In [1]:
import os
import torch
from torch import nn, optim
from torch.utils.data import DataLoader, Dataset
from torchvision import transforms
from facenet_pytorch import InceptionResnetV1
import random
from PIL import Image
import torch.nn.functional as F
import heapq
import matplotlib.pyplot as plt
from collections import Counter

  from .autonotebook import tqdm as notebook_tqdm


In [9]:
class TripletDataset(Dataset):
    def __init__(self, root_dir, transform=None, has_faces_label=True):
        self.root_dir = root_dir
        self.transform = transform
        self.data = []
        self.labels = []
        self.has_faces_label = has_faces_label
        
        individuals = os.listdir(root_dir)
        self.class_to_idx = {ind: i for i, ind in enumerate(individuals)} #lie les individus (AD, BS, ...) à un ID
        
        #Pour chaque individu, on prend chaque image et le label correspondant et on les ajoute dans les attributs de classe
        for ind in individuals:
            if self.has_faces_label:
                img_dir =f"{root_dir}/{ind}/images"
                label_dir = f"{root_dir}/{ind}/labels"
            else: 
                img_dir =f"{root_dir}/{ind}"
            if os.path.exists(img_dir): #and os.path.exists(label_dir):
                for img_name in os.listdir(img_dir):
                    img_path = os.path.join(img_dir, img_name)
                    if self.has_faces_label: 
                        label_path = os.path.join(label_dir, img_name.replace(".png", ".txt"))
                        if os.path.exists(label_path):
                           self.data.append((img_path, label_path)) #On ajoute une paire avec l'image et les annotations de sa bbox
                           self.labels.append(self.class_to_idx[ind])
                    else: 
                        self.data.append(img_path)
                        self.labels.append(self.class_to_idx[ind])
        
        self.labels = torch.tensor(self.labels)

    def __len__(self):
        return len(self.data)

    def read_yolo_label(self, label_path, img_width, img_height):
        with open(label_path, "r") as f:
            lines = f.readlines()
        if not lines:
            return None  # Pas de bounding box trouvée
        
        #On récupère la bbox du visage et pas celle du corps
        face_annotation = None
        for line in lines: 
            if line[0] == "0":  #0 est le label des annotations des visages
                face_annotation = line
        _, x_center, y_center, width, height = map(float, face_annotation.split())
        
        # Conversion des coordonnées normalisées en pixels
        x_center *= img_width
        y_center *= img_height
        width *= img_width
        height *= img_height
        
        x1 = int(x_center - width / 2)
        y1 = int(y_center - height / 2)
        x2 = int(x_center + width / 2)
        y2 = int(y_center + height / 2)
        
        return (x1, y1, x2, y2)

    def __getitem__(self, idx):
        anchor_label = self.labels[idx]

        positive_indices = torch.where(self.labels == anchor_label)[0]
        negative_indices = torch.where(self.labels != anchor_label)[0]
        
        positive_idx = random.choice(positive_indices)
        negative_idx = random.choice(negative_indices)
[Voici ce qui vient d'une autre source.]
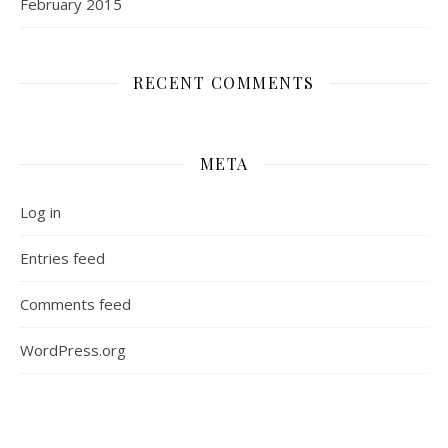
February 2015
RECENT COMMENTS
META
Log in
Entries feed
Comments feed
WordPress.org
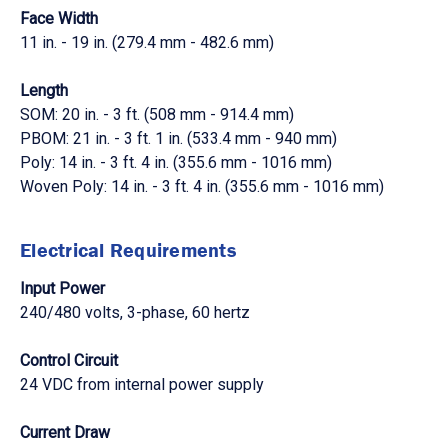
Face Width
11 in. - 19 in. (279.4 mm - 482.6 mm)
Length
SOM: 20 in. - 3 ft. (508 mm - 914.4 mm)
PBOM: 21 in. - 3 ft. 1 in. (533.4 mm - 940 mm)
Poly: 14 in. - 3 ft. 4 in. (355.6 mm - 1016 mm)
Woven Poly: 14 in. - 3 ft. 4 in. (355.6 mm - 1016 mm)
Electrical Requirements
Input Power
240/480 volts, 3-phase, 60 hertz
Control Circuit
24 VDC from internal power supply
Current Draw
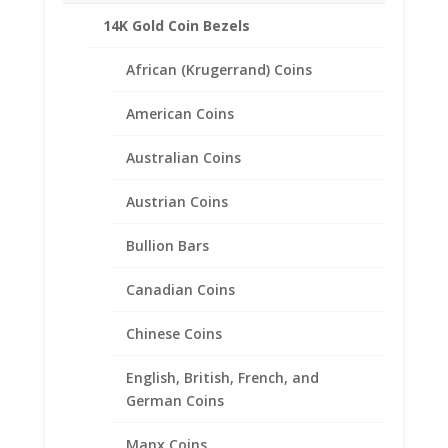
14K Gold Coin Bezels
African (Krugerrand) Coins
American Coins
Australian Coins
Austrian Coins
Bullion Bars
Canadian Coins
Chinese Coins
English, British, French, and
German Coins
14k Gold 0.35Ct Diamond
Stud Earrings
Manx Coins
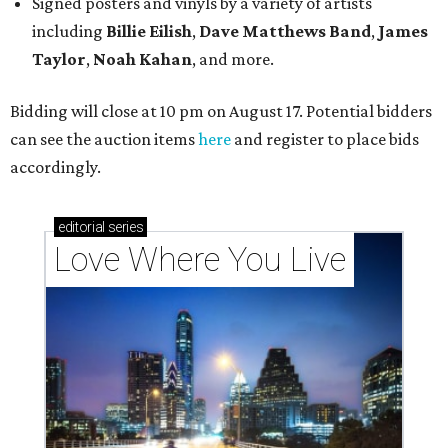
Signed posters and vinyls by a variety of artists
including
Billie Eilish
,
Dave Matt
hews Band
,
James
Taylor
,
Noah Kahan
, and more.
Bidding will close at 10 pm on August 17. Potential bidders
can see the auction items
here
and register to place bids
accordingly.
editorial
series
Love Where You Live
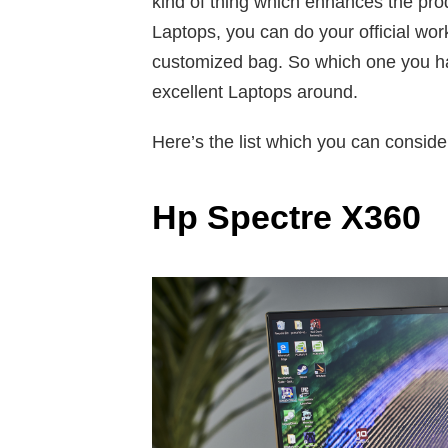
kind of thing which enhances the pro
Laptops, you can do your official work
customized bag. So which one you have
excellent Laptops around.
Here’s the list which you can consider
Hp Spectre X360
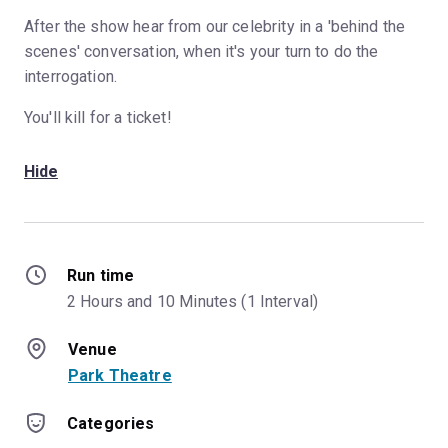
After the show hear from our celebrity in a 'behind the
scenes' conversation, when it's your turn to do the
interrogation.
You'll kill for a ticket!
Hide
Run time
2 Hours and 10 Minutes (1 Interval)
Venue
Park Theatre
Categories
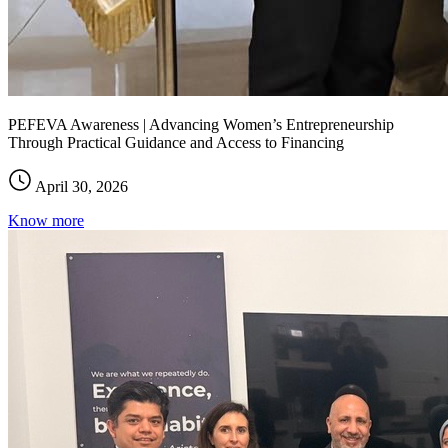
PEFEVA Awareness | Advancing Women’s Entrepreneurship
Through Practical Guidance and Access to Financing
April 30, 2026
Know more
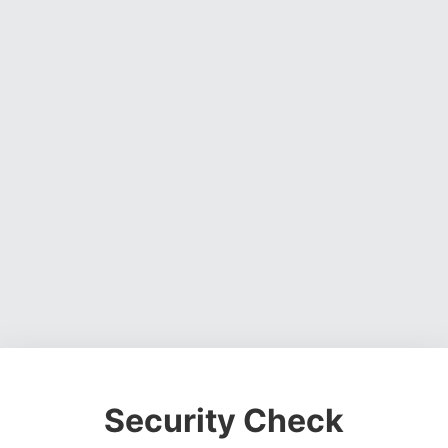
Security Check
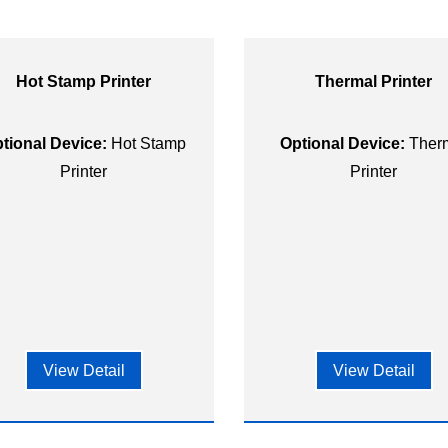
Hot Stamp Printer
Thermal Printer
tional Device:
Hot Stamp
Optional Device:
Ther
Printer
Printer
View Detail
View Detail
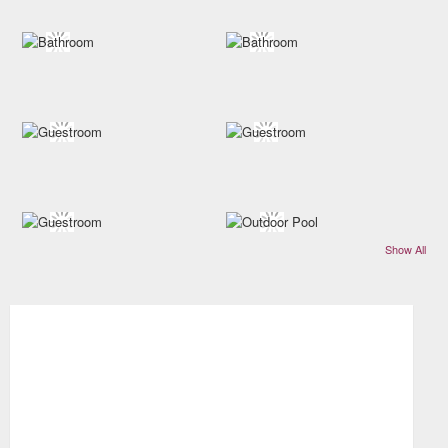
Show All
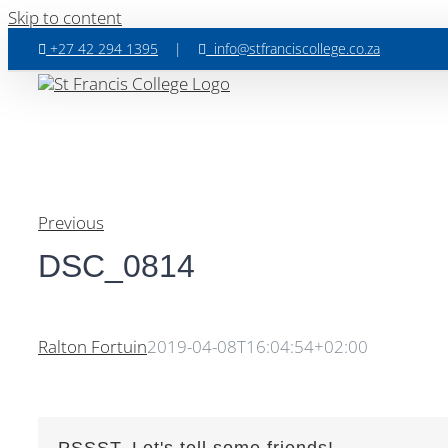
Skip to content
+27 42 294 1395
|
info@stfranciscollege.co.za
Previous
DSC_0814
Ralton Fortuin
2019-04-08T16:04:54+02:00
PSSST, Let's tell some friends!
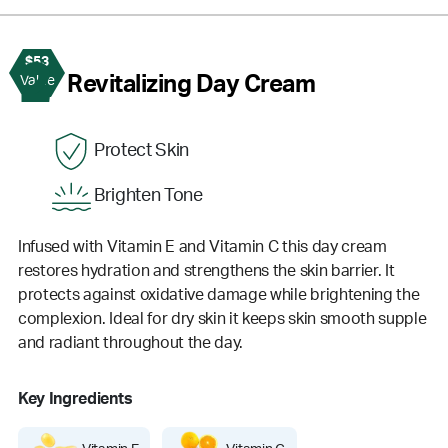
$53
2
Revitalizing Day Cream
Value
Protect Skin
Brighten Tone
Infused with Vitamin E and Vitamin C this day cream
restores hydration and strengthens the skin barrier. It
protects against oxidative damage while brightening the
complexion. Ideal for dry skin it keeps skin smooth supple
and radiant throughout the day.
Key Ingredients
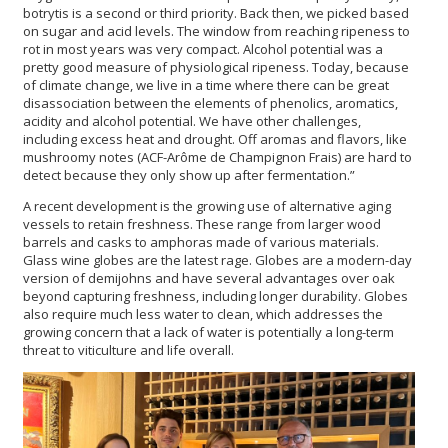
botrytis is a second or third priority. Back then, we picked based
on sugar and acid levels. The window from reaching ripeness to
rot in most years was very compact. Alcohol potential was a
pretty good measure of physiological ripeness. Today, because
of climate change, we live in a time where there can be great
disassociation between the elements of phenolics, aromatics,
acidity and alcohol potential. We have other challenges,
including excess heat and drought. Off aromas and flavors, like
mushroomy notes (ACF-Arôme de Champignon Frais) are hard to
detect because they only show up after fermentation.”
A recent development is the growing use of alternative aging
vessels to retain freshness. These range from larger wood
barrels and casks to amphoras made of various materials.
Glass wine globes are the latest rage. Globes are a modern-day
version of demijohns and have several advantages over oak
beyond capturing freshness, including longer durability. Globes
also require much less water to clean, which addresses the
growing concern that a lack of water is potentially a long-term
threat to viticulture and life overall.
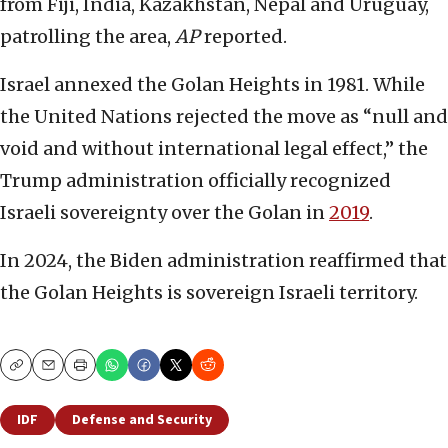
from Fiji, India, Kazakhstan, Nepal and Uruguay,
patrolling the area,
AP
reported.
Israel annexed the Golan Heights in 1981. While
the United Nations rejected the move as “null and
void and without international legal effect,” the
Trump administration officially recognized
Israeli sovereignty over the Golan in
2019
.
In 2024, the Biden administration reaffirmed that
the Golan Heights is sovereign Israeli territory.
Copy
Email
Print
IDF
Defense and Security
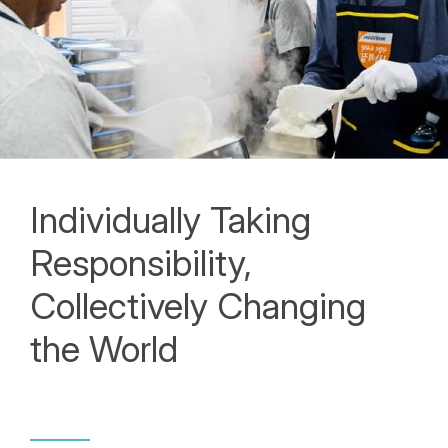
Individually Taking
Responsibility,
Collectively Changing
the World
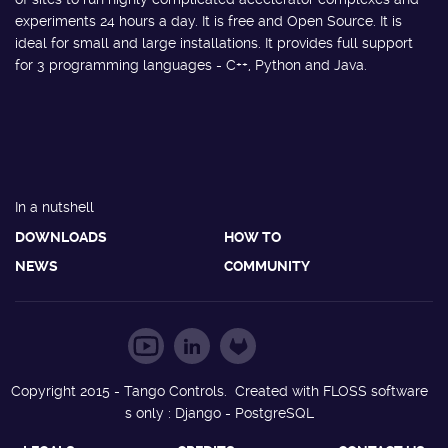
experiments 24 hours a day. It is free and Open Source. It is
ideal for small and large installations. It provides full support
for 3 programming languages - C++, Python and Java.
In a nutshell
DOWNLOADS
HOW TO
NEWS
COMMUNITY
Copyright 2015 - Tango Controls. Created with FLOSS software
s only : Django - PostgreSQL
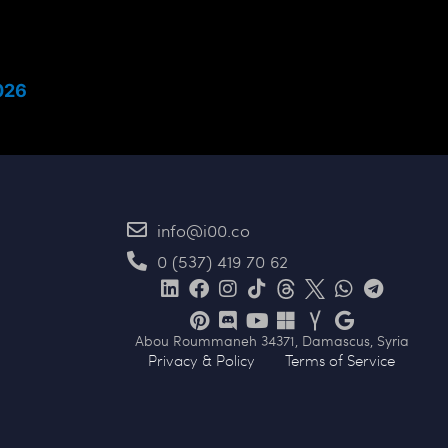
026
info@i00.co
0 (537) 419 70 62
Abou Roummaneh 34371, Damascus, Syria
Privacy & Policy
Terms of Service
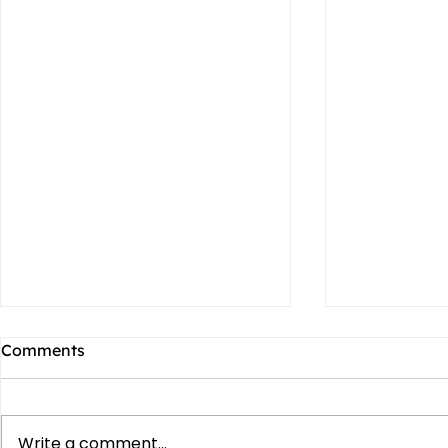
Comments
Write a comment...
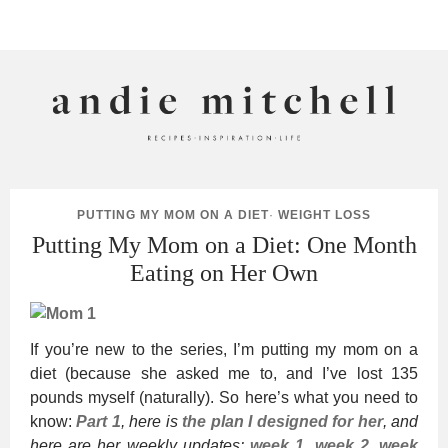
ANDIE MITCHELL
PUTTING MY MOM ON A DIET
·
WEIGHT LOSS
Putting My Mom on a Diet: One Month
Eating on Her Own
If you’re new to the series, I’m putting my mom on a
diet (because she asked me to, and I’ve lost 135
pounds myself (naturally). So here’s what you need to
know:
Part 1
, here is
the plan I designed for her
, and
here are her weekly updates:
week 1
,
week 2
,
week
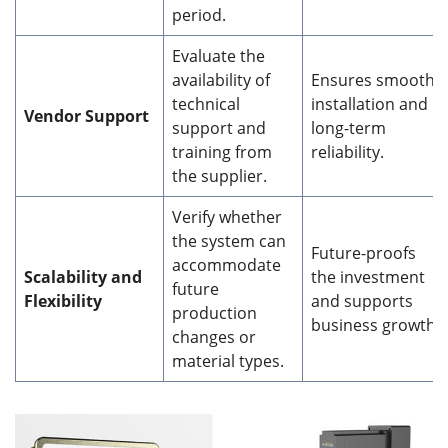
period.
Evaluate the
availability of
Ensures smooth
technical
installation and
Vendor Support
support and
long-term
training from
reliability.
the supplier.
Verify whether
the system can
Future-proofs
accommodate
Scalability and
the investment
future
Flexibility
and supports
production
business growth.
changes or
material types.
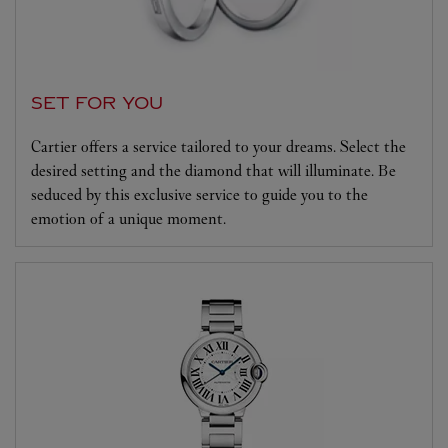
SET FOR YOU
Cartier offers a service tailored to your dreams. Select the
desired setting and the diamond that will illuminate. Be
seduced by this exclusive service to guide you to the
emotion of a unique moment.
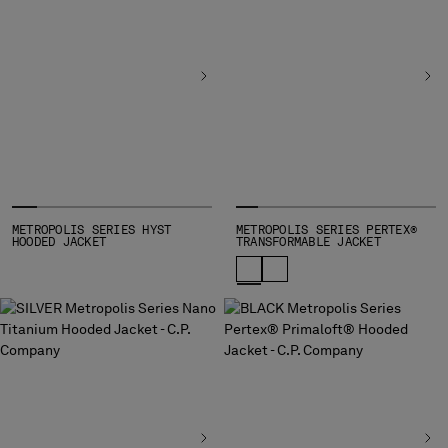
INDONESIA
IRELAND
ISRAEL
ITALY
JAPAN
KOREA, REPUBLIC OF
KUWAIT
LATVIA
LEBANON
LIBERIA
METROPOLIS SERIES HYST
METROPOLIS SERIES PERTEX®
HOODED JACKET
TRANSFORMABLE JACKET
LIECHTENSTEIN
LITHUANIA
LUXEMBOURG
MACAO, SAR OF CHINA
MALAYSIA
MALTA
MEXICO
MOLDOVA, REPUBLIC OF
MONACO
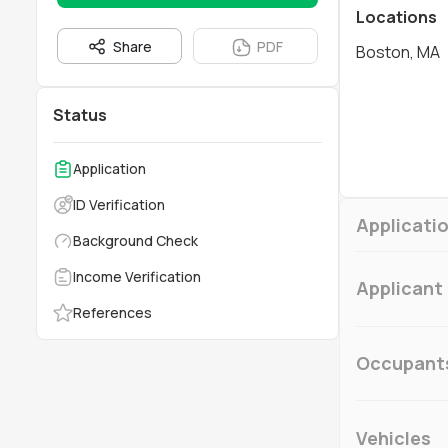
Locations
Share
PDF
Boston, MA
Status
Application
ID Verification
Applicatio
Background Check
Income Verification
Applicant
References
Occupant
Vehicles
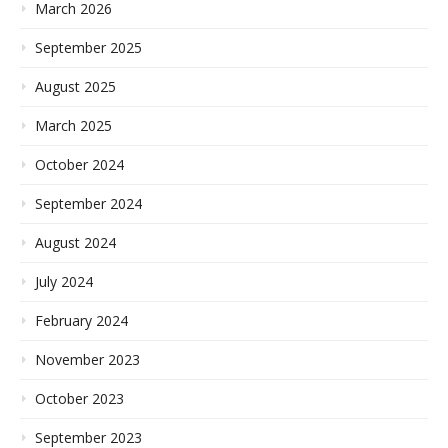
March 2026
September 2025
August 2025
March 2025
October 2024
September 2024
August 2024
July 2024
February 2024
November 2023
October 2023
September 2023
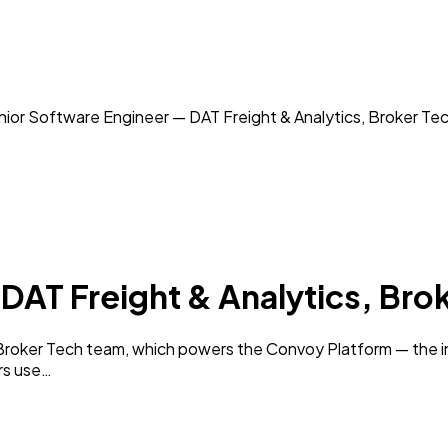
ior Software Engineer — DAT Freight & Analytics, Broker Te
DAT Freight & Analytics, Bro
Broker Tech team, which powers the Convoy Platform — the i
rs use…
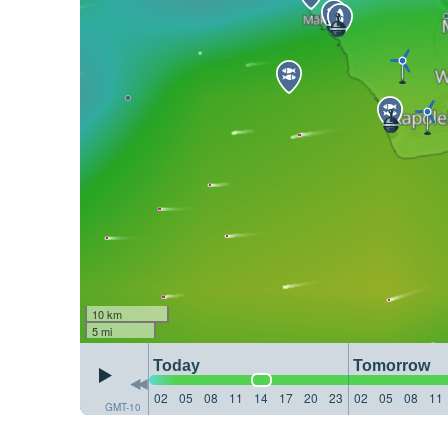
10 km
5 mi
Today
Tomorrow
02
05
08
11
14
17
20
23
02
05
08
11
GMT-10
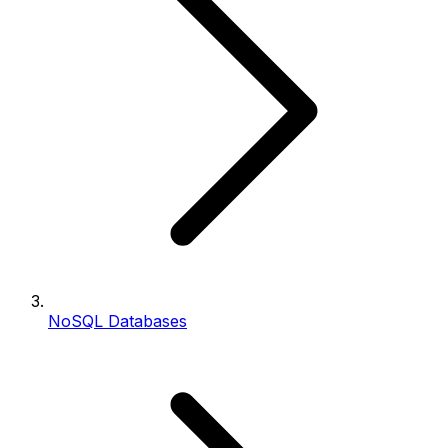
NoSQL Databases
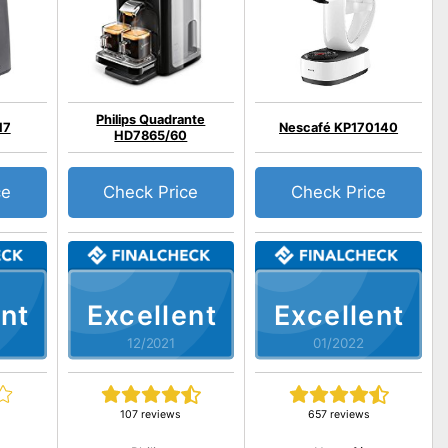
Philips Quadrante
17
Nescafé KP170140
HD7865/60
ce
Check Price
Check Price
nt
Excellent
Excellent
12/2021
01/2022
107 reviews
657 reviews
        if self.has_faces_label: 
                anchor_img_path, anchor_label_path = self.data[idx]
                pos_img_path, pos_label_path = self.data[positive_idx]
                neg_img_path, neg_label_path = self.data[negative_idx]

                anchor_image = Image.open(anchor_img_path).convert("RGB")
                pos_image = Image.open(pos_img_path).convert("RGB")
                neg_image = Image.open(neg_img_path).convert("RGB")

                anchor_bbox = self.read_yolo_label(anchor_label_path, anchor_image.width, anchor_image.height)
                pos_bbox = self.read_yolo_label(pos_label_path, pos_image.width, pos_image.height)
                neg_bbox = self.read_yolo_label(neg_label_path, neg_image.width, neg_image.height)
                
                if anchor_bbox:
                    anchor_image = anchor_image.crop(anchor_bbox)
                if pos_bbox:
                    pos_image = pos_image.crop(pos_bbox)
                if neg_bbox:
                    neg_image = neg_image.crop(neg_bbox)
        else:
            anchor_img_path = self.data[idx]
            pos_img_path = self.data[positive_idx]
            neg_img_path = self.data[negative_idx]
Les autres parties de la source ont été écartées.